Scan the lines below; pull out those with "Gemini".

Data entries
************

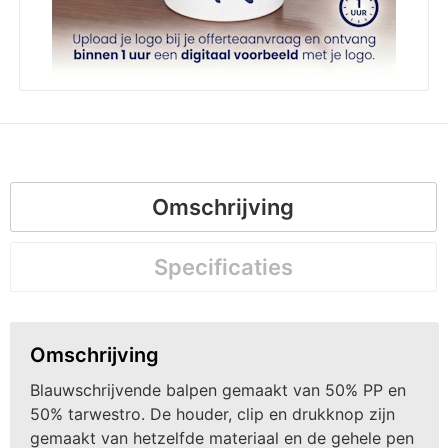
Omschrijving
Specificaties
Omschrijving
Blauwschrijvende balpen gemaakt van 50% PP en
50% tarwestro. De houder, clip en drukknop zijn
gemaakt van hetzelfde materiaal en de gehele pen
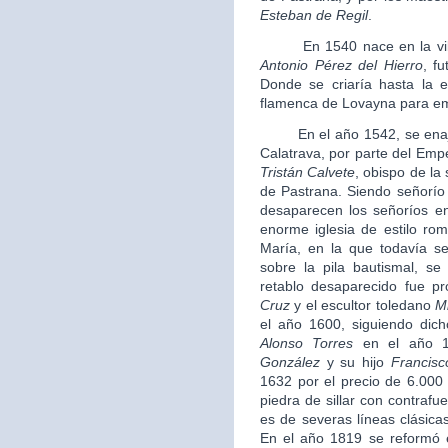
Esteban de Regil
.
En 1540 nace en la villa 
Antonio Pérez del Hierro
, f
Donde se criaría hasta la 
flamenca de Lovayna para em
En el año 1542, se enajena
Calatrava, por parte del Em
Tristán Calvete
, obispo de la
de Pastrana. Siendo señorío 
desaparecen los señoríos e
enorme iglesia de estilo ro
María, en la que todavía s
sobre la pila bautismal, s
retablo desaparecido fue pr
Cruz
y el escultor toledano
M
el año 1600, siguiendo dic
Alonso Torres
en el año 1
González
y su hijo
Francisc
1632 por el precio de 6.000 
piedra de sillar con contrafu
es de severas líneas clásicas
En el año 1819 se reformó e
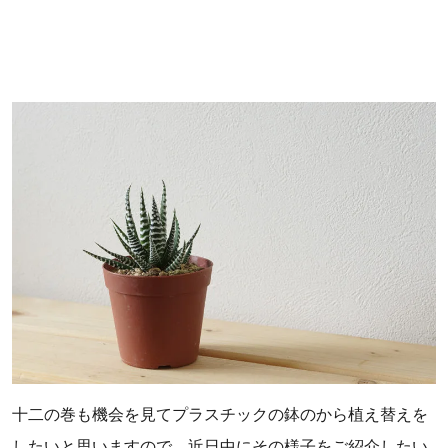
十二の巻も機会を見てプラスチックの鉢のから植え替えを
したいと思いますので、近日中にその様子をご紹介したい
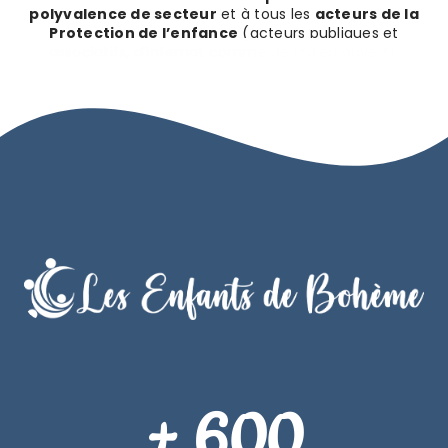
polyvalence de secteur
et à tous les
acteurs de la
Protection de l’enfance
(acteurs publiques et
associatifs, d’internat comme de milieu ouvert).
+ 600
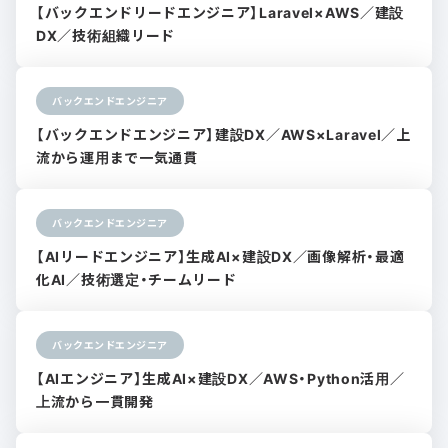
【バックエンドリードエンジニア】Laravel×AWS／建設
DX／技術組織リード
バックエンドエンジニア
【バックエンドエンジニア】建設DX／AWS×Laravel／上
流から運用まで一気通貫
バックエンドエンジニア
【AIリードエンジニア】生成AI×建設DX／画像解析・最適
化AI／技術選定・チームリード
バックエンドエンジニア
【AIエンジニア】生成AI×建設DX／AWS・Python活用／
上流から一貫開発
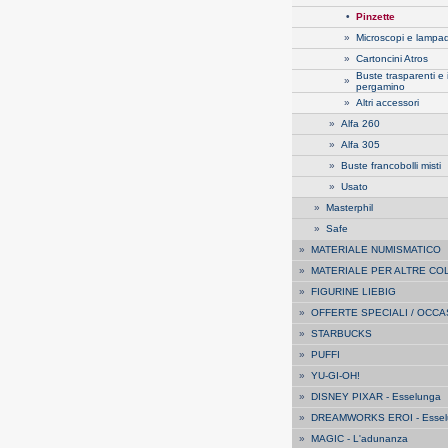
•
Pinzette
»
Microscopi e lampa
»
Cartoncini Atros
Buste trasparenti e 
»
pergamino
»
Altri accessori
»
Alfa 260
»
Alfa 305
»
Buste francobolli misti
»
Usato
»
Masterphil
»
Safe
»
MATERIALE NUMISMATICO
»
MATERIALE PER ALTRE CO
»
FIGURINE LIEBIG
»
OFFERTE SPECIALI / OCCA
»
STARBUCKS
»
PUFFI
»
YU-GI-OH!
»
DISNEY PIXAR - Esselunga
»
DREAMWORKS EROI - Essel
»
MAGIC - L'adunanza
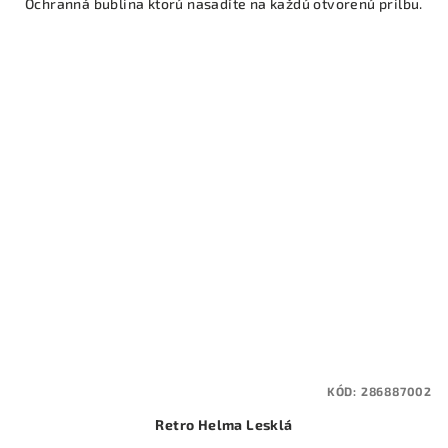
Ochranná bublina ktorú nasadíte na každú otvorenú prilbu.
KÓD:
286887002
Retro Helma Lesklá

************

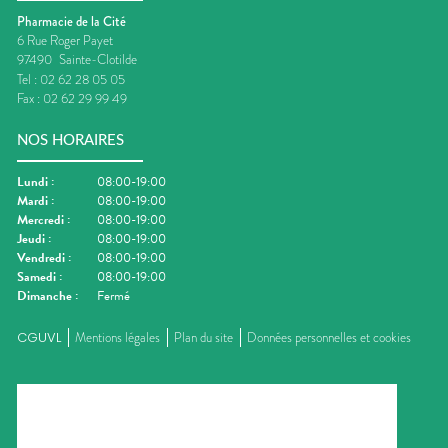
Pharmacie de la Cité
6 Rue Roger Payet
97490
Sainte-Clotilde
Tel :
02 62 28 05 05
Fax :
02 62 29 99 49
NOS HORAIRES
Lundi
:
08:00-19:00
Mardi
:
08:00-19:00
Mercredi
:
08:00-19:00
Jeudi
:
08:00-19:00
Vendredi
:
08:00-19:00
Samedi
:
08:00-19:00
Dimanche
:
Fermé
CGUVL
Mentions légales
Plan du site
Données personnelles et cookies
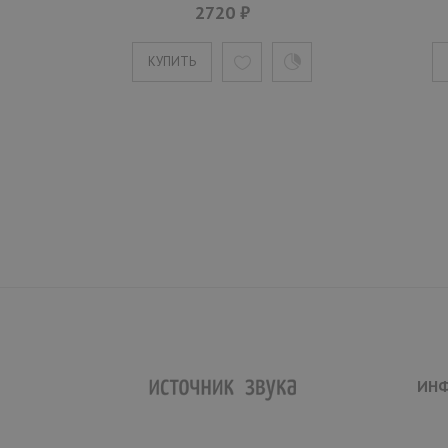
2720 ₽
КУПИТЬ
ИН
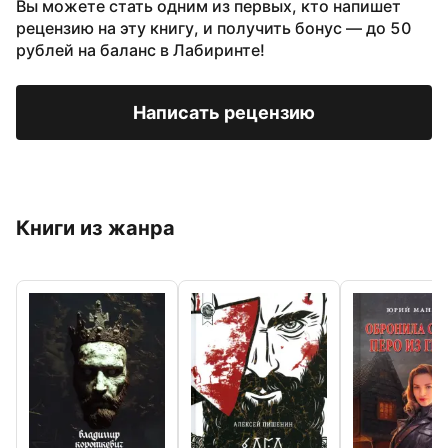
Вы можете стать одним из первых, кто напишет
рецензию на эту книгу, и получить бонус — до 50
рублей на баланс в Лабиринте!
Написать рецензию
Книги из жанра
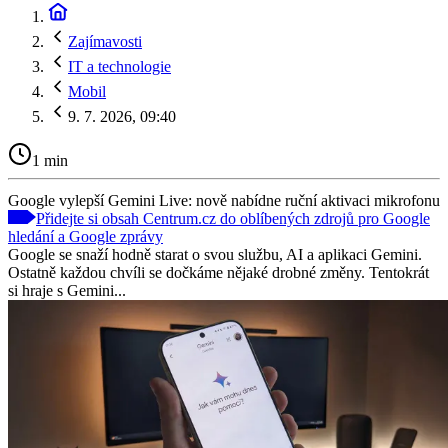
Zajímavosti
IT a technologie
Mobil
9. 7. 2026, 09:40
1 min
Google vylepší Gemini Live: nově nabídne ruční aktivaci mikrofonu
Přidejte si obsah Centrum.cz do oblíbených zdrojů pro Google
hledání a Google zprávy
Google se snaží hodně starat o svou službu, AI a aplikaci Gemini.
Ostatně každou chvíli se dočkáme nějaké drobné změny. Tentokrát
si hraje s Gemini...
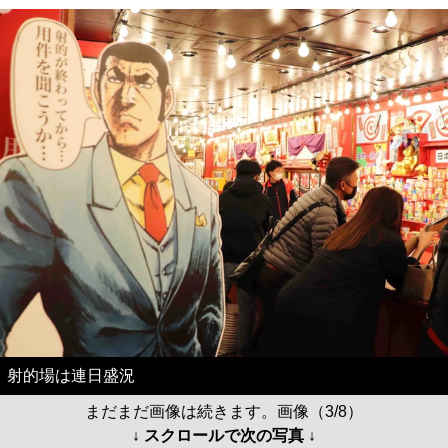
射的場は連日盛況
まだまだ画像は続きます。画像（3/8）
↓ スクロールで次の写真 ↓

************

# [Answer section]
Google vylepší Gemini Live: nově nabídne ruční aktivaci mikrofonu
Google se snaží hodně starat o svou službu, AI a aplikaci Gemini.
si hraje s Gemini...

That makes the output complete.